== DATA LISTING ==

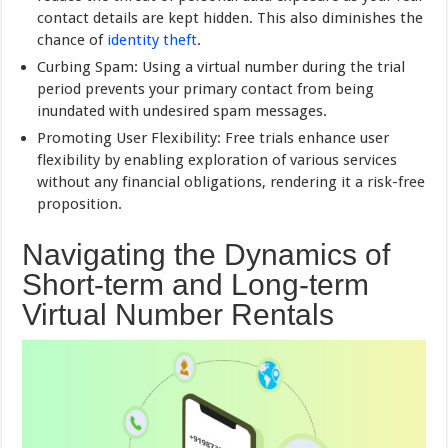
contact details are kept hidden. This also diminishes the
chance of
identity theft
.
Curbing Spam: Using a virtual number during the trial
period prevents your primary contact from being
inundated with undesired spam messages.
Promoting User Flexibility: Free trials enhance user
flexibility by enabling exploration of various services
without any financial obligations, rendering it a risk-free
proposition.
Navigating the Dynamics of
Short-term and Long-term
Virtual Number Rentals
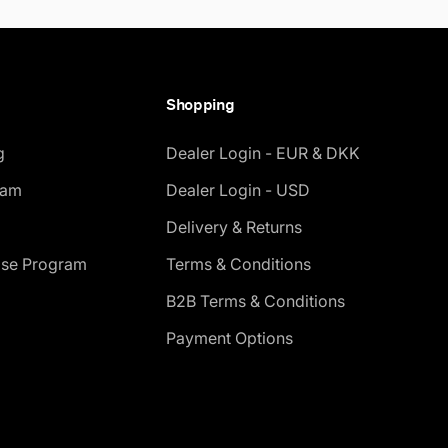
Shopping
g
Dealer Login - EUR & DKK
ram
Dealer Login - USD
Delivery & Returns
ase Program
Terms & Conditions
B2B Terms & Conditions
Payment Options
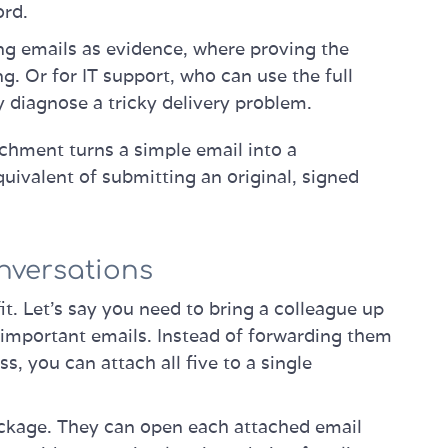
ord.
ng emails as evidence, where proving the
g. Or for IT support, who can use the full
y diagnose a tricky delivery problem.
chment turns a simple email into a
equivalent of submitting an original, signed
nversations
it. Let's say you need to bring a colleague up
t important emails. Instead of forwarding them
, you can attach all five to a single
ackage. They can open each attached email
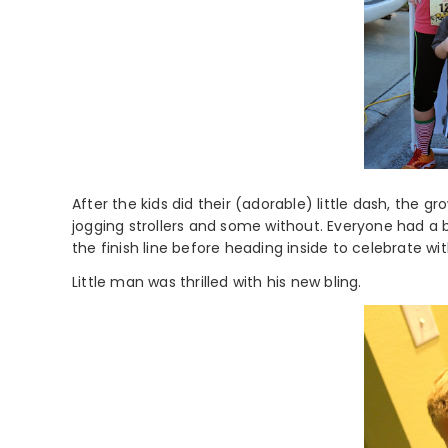
After the kids did their (adorable) little dash, the 
jogging strollers and some without. Everyone had a
the finish line before heading inside to celebrate w
Little man was thrilled with his new bling.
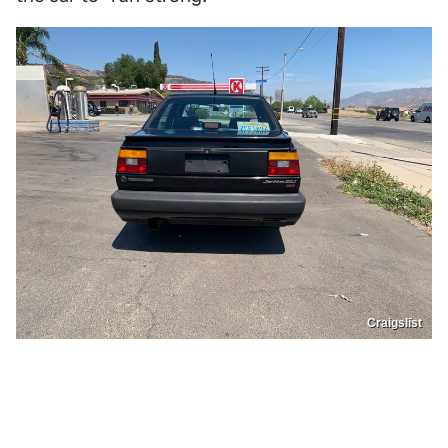
Craigslist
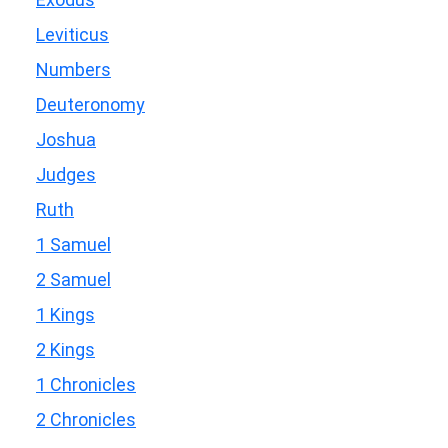
Leviticus
Numbers
Deuteronomy
Joshua
Judges
Ruth
1 Samuel
2 Samuel
1 Kings
2 Kings
1 Chronicles
2 Chronicles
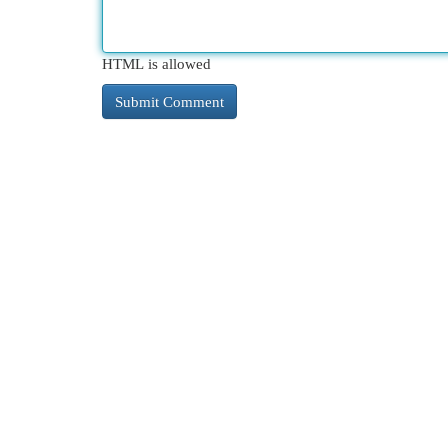
HTML is allowed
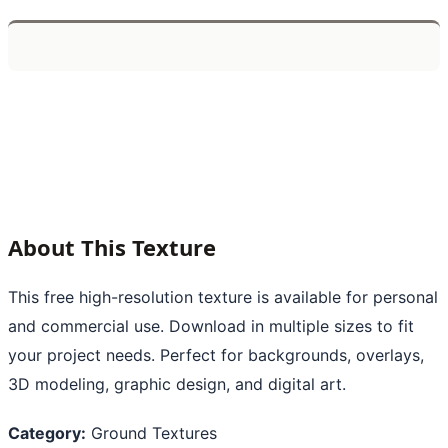
About This Texture
This free high-resolution texture is available for personal
and commercial use. Download in multiple sizes to fit
your project needs. Perfect for backgrounds, overlays,
3D modeling, graphic design, and digital art.
Category:
Ground Textures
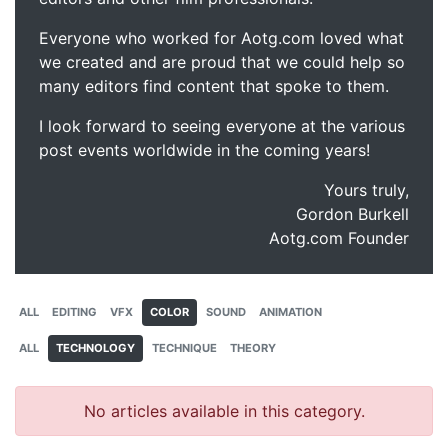
Everyone who worked for Aotg.com loved what
we created and are proud that we could help so
many editors find content that spoke to them.
I look forward to seeing everyone at the various
post events worldwide in the coming years!
Yours truly,
Gordon Burkell
Aotg.com Founder
ALL
EDITING
VFX
COLOR
SOUND
ANIMATION
ALL
TECHNOLOGY
TECHNIQUE
THEORY
No articles available in this category.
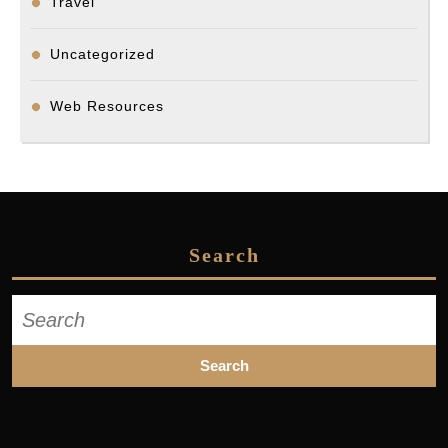
Travel
Uncategorized
Web Resources
Search
Search
for:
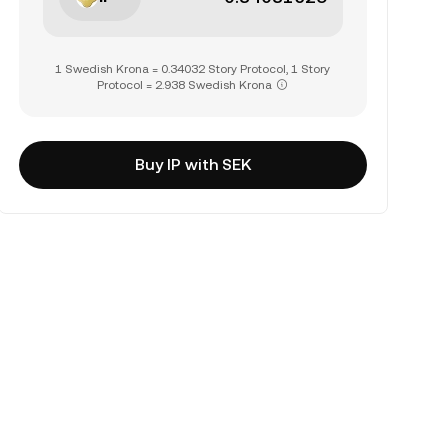
1 Swedish Krona = 0.34032 Story Protocol, 1 Story
Protocol = 2.938 Swedish Krona
Buy IP with SEK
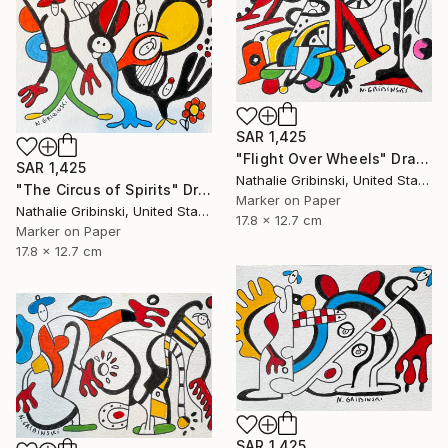
SAR 1,425
"Flight Over Wheels" Drawing
SAR 1,425
Nathalie Gribinski, United States
"The Circus of Spirits" Drawing
Marker on Paper
Nathalie Gribinski, United States
17.8 x 12.7 cm
Marker on Paper
17.8 x 12.7 cm
SAR 1,425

===

### TASK OBJECTIVE
Lines with "emails" in the listing above: count them and give the total, nothing else.

### EXPECTED ANSWER
2